If you had just skimmed the news Monday afternoon you’d think Anne Susan DiPrizio was arrested for, and pleaded guilty to, attempting to perform a same-sex marriage.

Here’s a roundup of headlines:

The Associated Press: Alabama minister arrested over gay wedding pleads guilty

Montgomery Advertiser: Prattville minister pleads guilty in same sex marriage case

GulfLive.Com: Anne Susan DiPrizio, Alabama minister, arrested over gay wedding pleads guilty

I’m not sure how it would be a crime to perform same-sex weddings but the headlines make for compelling click-bait.

The fact is that DiPrizio didn’t get arrested for attempting to marry a same-sex couple couple. She was arrested on a disorderly conduct charge after refusing repeated requests to leave the Autauga County Probate Office by its staff and later by law enforcement.

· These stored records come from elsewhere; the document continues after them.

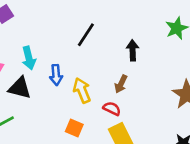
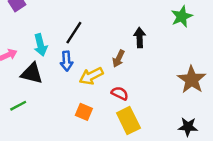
black line: (86, 35) -> (74, 33), moved
brown arrow: (121, 84) -> (119, 59), moved
yellow arrow: (82, 90) -> (91, 76), turned -95

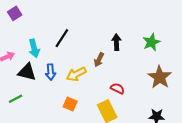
green star: (182, 16) -> (151, 42), moved
blue arrow: (67, 61) -> (51, 72), moved
red semicircle: (120, 93) -> (117, 88), moved

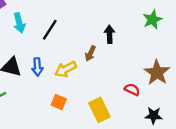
green star: (151, 42) -> (152, 20), moved
cyan arrow: (34, 48) -> (19, 23), moved
red semicircle: (117, 88) -> (132, 90), moved

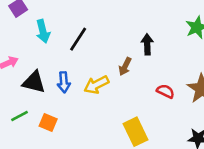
red semicircle: (132, 90) -> (165, 91), moved
orange square: (59, 102) -> (48, 123), moved

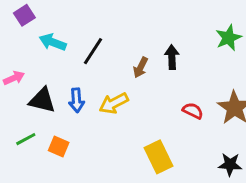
cyan arrow: (43, 31) -> (53, 42), turned 125
brown arrow: (125, 66) -> (141, 68), moved

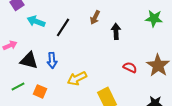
green star: (229, 38) -> (154, 18), turned 30
brown arrow: (141, 68) -> (95, 17), moved
yellow arrow: (114, 103) -> (77, 78), moved

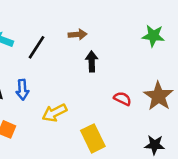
brown arrow: (95, 17) -> (78, 34), turned -120
black arrow: (116, 31) -> (92, 61), moved

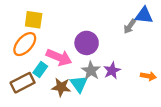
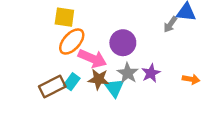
orange ellipse: (25, 44) -> (72, 41), moved
cyan rectangle: (40, 69) -> (72, 82), moved
brown star: (61, 87) -> (99, 79), moved

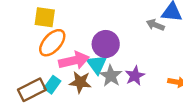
gray arrow: (170, 24) -> (155, 25), turned 77
pink arrow: (92, 59) -> (74, 61), turned -36
cyan triangle: (114, 88) -> (97, 64), moved

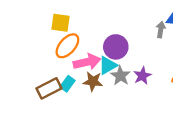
gray arrow: (155, 25) -> (161, 30), turned 77
cyan triangle: (97, 64) -> (108, 65), turned 36

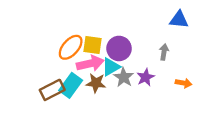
yellow square: (61, 23) -> (93, 45), moved
gray arrow: (161, 30) -> (164, 52), moved
cyan rectangle: (67, 84) -> (71, 85), size x1.5

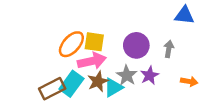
purple circle: (119, 48) -> (136, 45), moved
cyan triangle: (111, 67) -> (113, 87), moved
brown star: (96, 83) -> (98, 81), turned -30

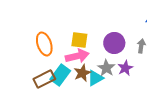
orange ellipse: (71, 44) -> (44, 44), moved, turned -60

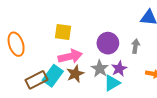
yellow square: (79, 40) -> (63, 32), moved
orange ellipse: (44, 44) -> (16, 44), moved
cyan triangle: (95, 78) -> (112, 83), moved

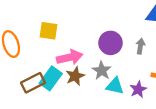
yellow square: (63, 32) -> (49, 31), moved
purple star: (119, 69) -> (138, 89), moved
cyan triangle: (112, 83) -> (115, 86), turned 42

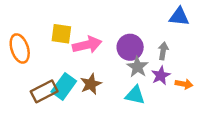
pink arrow: (70, 57) -> (87, 45), moved
gray star: (102, 71) -> (137, 67), moved
purple star: (138, 89) -> (161, 75), moved

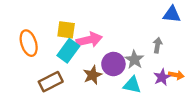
purple circle: (130, 47) -> (113, 64), moved
purple star: (161, 75) -> (162, 77), moved
cyan rectangle: (64, 86) -> (68, 51), moved

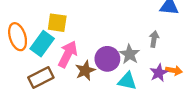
pink arrow: (89, 40) -> (68, 54), moved, turned -50
cyan rectangle: (68, 51) -> (42, 44), moved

MSNBC reported that following a confrontation in the office after being told that marriages were not permitted there, six deputies arrived at the office and the couple, who DiPrizio had met that day, promptly left, leaving her there.

The Montgomery Advertiser reported Capt. Tom Allen with the Autauga County Sheriff’s office “told her she was either going to leave the office or be arrested, she got up from the chair she was sitting in and kneeled in the floor.” Her intent was clear. Had she truly been interested in performing a same-sex marriage she could have just left with the couple she met there that day and gone to a different location to marry them.

I can see how that doesn’t make as compelling a story, so the same-sex marriage headline was conceived.

According to Monday’s Montgomery Advertiser report (yes, one of the ones with a misleading headline), after pleading guilty to disorderly conduct for not leaving the scene, DiPrizio was sentenced to 30 days in the Autauga Metro Jail, suspended in place of six months unsupervised probation. She was also ordered to pay a $250 fine and other associated court costs.

This story is simply about a misdemeanor disorderly conduct case, a woman who didn’t listen to law enforcement. It’s that simple: Exaggerated headlines change the facts.

As for the couple she met and wanted to marry on the day of her arrest, Courtney Cannon and Morgan Plunkett, according to a profile by Fusion.net, they were married the next day in Montgomery.